### Work to be completed
Print each entry again exactly as written, and keep the pictures out.

# # # # #

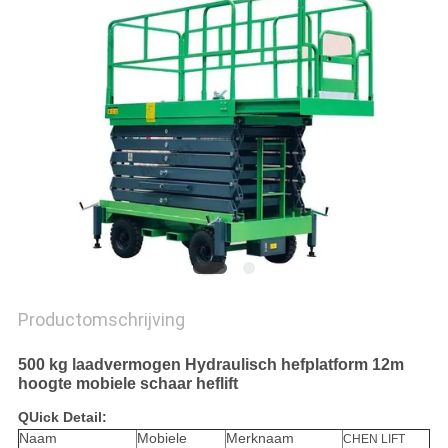
PRIVACYBELEID
Productomschrijving
500 kg laadvermogen Hydraulisch hefplatform 12m
hoogte mobiele schaar heflift
Q
Uick Detail:
Naam
Mobiele
Merknaam
CHEN LIFT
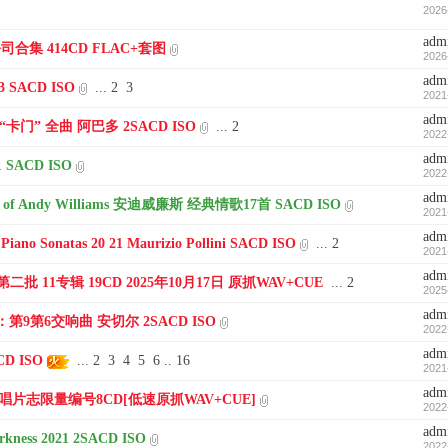
2026
adm
公司合集 414CD FLAC+套图
2026
adm
 SACD ISO
...
2
3
2021
adm
“卡门” 全曲 阿巴多 2SACD ISO
...
2
2022
adm
 SACD ISO
2022
adm
st of Andy Williams 安迪威廉斯 经典情歌17首 SACD ISO
2021
adm
no Sonatas 20 21 Maurizio Pollini SACD ISO
...
2
2021
adm
二批 11专辑 19CD 2025年10月17日 原抓WAV+CUE
...
2
2025
adm
夏克：第9第6交响曲 安切尔 2SACD ISO
2022
adm
D ISO
...
2
3
4
5
6
..
16
2021
adm
本唱片志限量编号8CD[低速原抓WAV+CUE]
2022
adm
kness 2021 2SACD ISO
2022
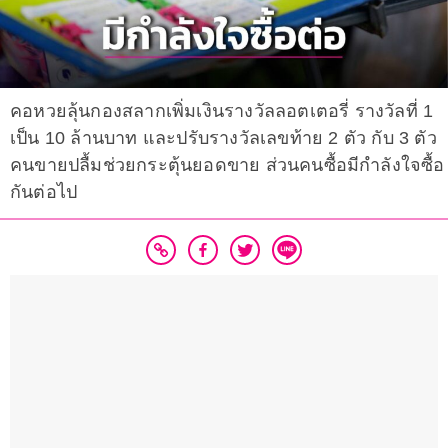
คอหวยลุ้นกองสลากเพิ่มเงินรางวัลลอตเตอรี่ รางวัลที่ 1
เป็น 10 ล้านบาท และปรับรางวัลเลขท้าย 2 ตัว กับ 3 ตัว
คนขายปลื้มช่วยกระตุ้นยอดขาย ส่วนคนซื้อมีกำลังใจซื้อ
กันต่อไป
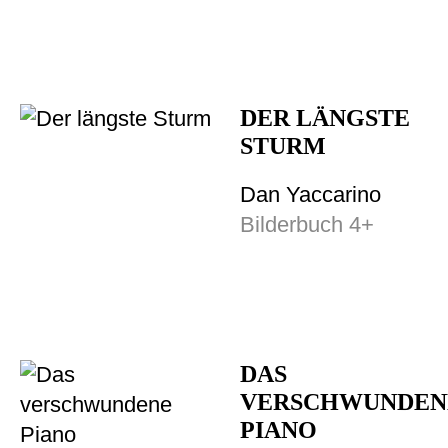
DER LÄNGSTE
STURM
Dan Yaccarino
Bilderbuch 4+
DAS
VERSCHWUNDEN
PIANO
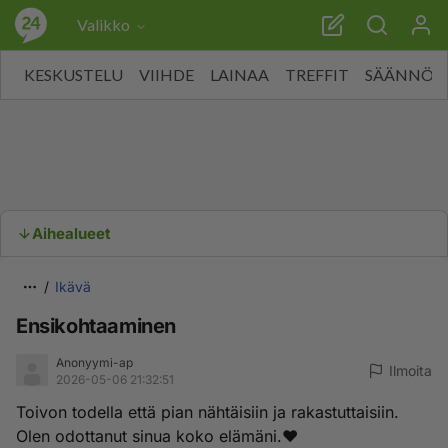
Valikko
KESKUSTELU
VIIHDE
LAINAA
TREFFIT
SÄÄNNÖT
Aihealueet
Ikävä
Ensikohtaaminen
Anonyymi-ap
Ilmoita
2026-05-06 21:32:51
Toivon todella että pian nähtäisiin ja rakastuttaisiin.
Olen odottanut sinua koko elämäni.❤️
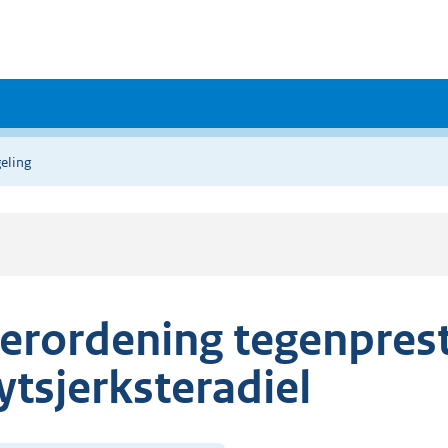
eling
erordening tegenpres
ytsjerksteradiel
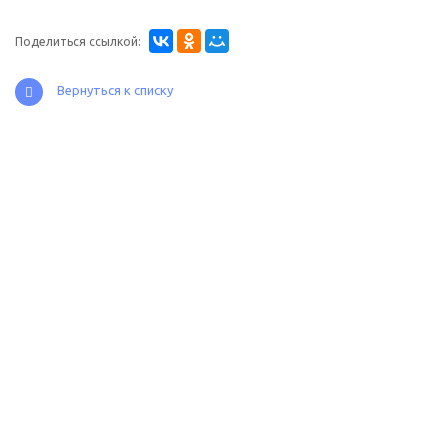
Поделиться ссылкой:
Вернуться к списку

# # # # #

### Expected answer
PRIVACYBELEID
Productomschrijving
500 kg laadvermogen Hydraulisch hefplatform 12m
hoogte mobiele schaar heflift
Q
Uick Detail:
Naam
Mobiele
Merknaam
CHEN LIFT
2026
adm
公司合集 414CD FLAC+套图
2026
adm
 SACD ISO
...
2
3
2021
adm
“卡门” 全曲 阿巴多 2SACD ISO
...
2
2022
adm
 SACD ISO
2022
adm
st of Andy Williams 安迪威廉斯 经典情歌17首 SACD ISO
2021
adm
no Sonatas 20 21 Maurizio Pollini SACD ISO
...
2
2021
adm
二批 11专辑 19CD 2025年10月17日 原抓WAV+CUE
...
2
2025
adm
夏克：第9第6交响曲 安切尔 2SACD ISO
2022
adm
D ISO
...
2
3
4
5
6
..
16
2021
adm
本唱片志限量编号8CD[低速原抓WAV+CUE]
2022
adm
kness 2021 2SACD ISO
2022
คอหวยลุ้นกองสลากเพิ่มเงินรางวัลลอตเตอรี่ รางวัลที่ 1
เป็น 10 ล้านบาท และปรับรางวัลเลขท้าย 2 ตัว กับ 3 ตัว
คนขายปลื้มช่วยกระตุ้นยอดขาย ส่วนคนซื้อมีกำลังใจซื้อ
กันต่อไป
DER LÄNGSTE
STURM
Dan Yaccarino
Bilderbuch 4+
DAS
VERSCHWUNDEN
PIANO
Valikko
KESKUSTELU
VIIHDE
LAINAA
TREFFIT
SÄÄNNÖT
Aihealueet
Ikävä
Ensikohtaaminen
Anonyymi-ap
Ilmoita
2026-05-06 21:32:51
Toivon todella että pian nähtäisiin ja rakastuttaisiin.
Olen odottanut sinua koko elämäni.❤️
eling
erordening tegenpres
ytsjerksteradiel
Поделиться ссылкой:
Вернуться к списку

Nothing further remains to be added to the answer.